Isaías  26: 7 - 9, 12, 16 - 19
7 La senda del justo es recta; tú allanas la senda recta del justo.
8 Pues bien, en la senda de tus juicios te esperamos, Yahveh; tu nombre y tu recuerdo son el anhelo del alma.
9 Con toda mi alma te anhelo en la noche, y con todo mi espíritu por la mañana te busco. Porque cuando tú juzgas a la tierra, aprenden justicia los habitantes del orbe.
12 Yahveh, tú nos pondrás a salvo, que también llevas a cabo todas nuestras obras.
16 Yahveh, en el aprieto de tu castigo te buscamos; la angustia de la opresión era tu castigo para nosotros.

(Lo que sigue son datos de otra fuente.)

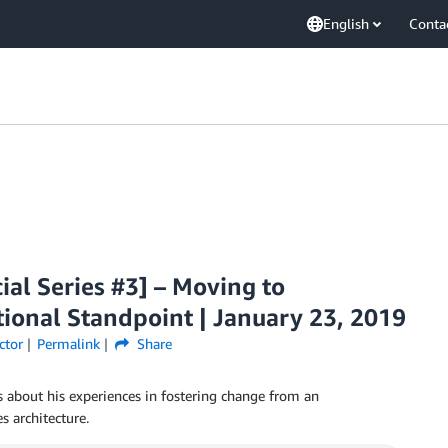
English
Conta
ial Series #3] – Moving to
ional Standpoint | January 23, 2019
ctor
Permalink
Share
ks about his experiences in fostering change from an
s architecture.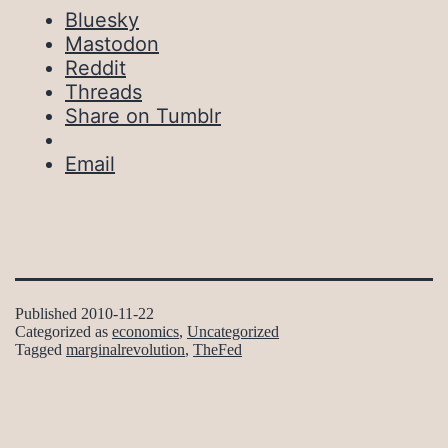
Bluesky
Mastodon
Reddit
Threads
Share on Tumblr
Email
Published
2010-11-22
Categorized as
economics
,
Uncategorized
Tagged
marginalrevolution
,
TheFed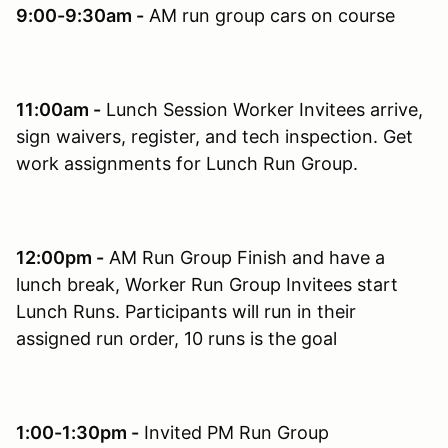
9:00-9:30am -
AM run group cars on course
11:00am -
Lunch Session Worker Invitees arrive,
sign waivers, register, and tech inspection. Get
work assignments for Lunch Run Group.
12:00pm -
AM Run Group Finish and have a
lunch break, Worker Run Group Invitees start
Lunch Runs. Participants will run in their
assigned run order, 10 runs is the goal
1:00-1:30pm -
Invited PM Run Group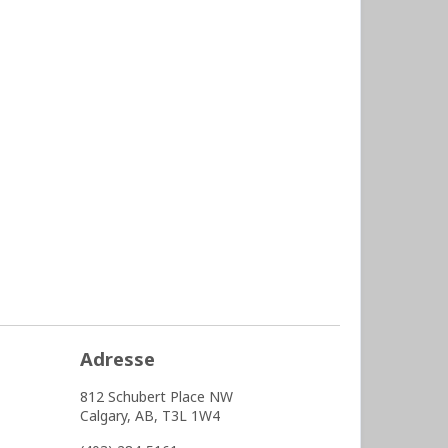
Adresse
812 Schubert Place NW
Calgary,
AB,
T3L 1W4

17 Como cuando la mujer encinta está próxima al parto sufre, y se queja en su trance, así éramos nosotros delante de ti, Yahveh.
18 Hemos concebido, tenemos dolores como si diésemos a luz viento; pero no hemos traído a la tierra salvación, y no le nacerán habitantes al orbe.
19 Revivirán tus muertos, tus cadáveres resurgirán, despertarán y darán gritos de júbilo los moradores del polvo; porque rocío luminoso es tu rocío, y la tierra echará de su seno las sombras.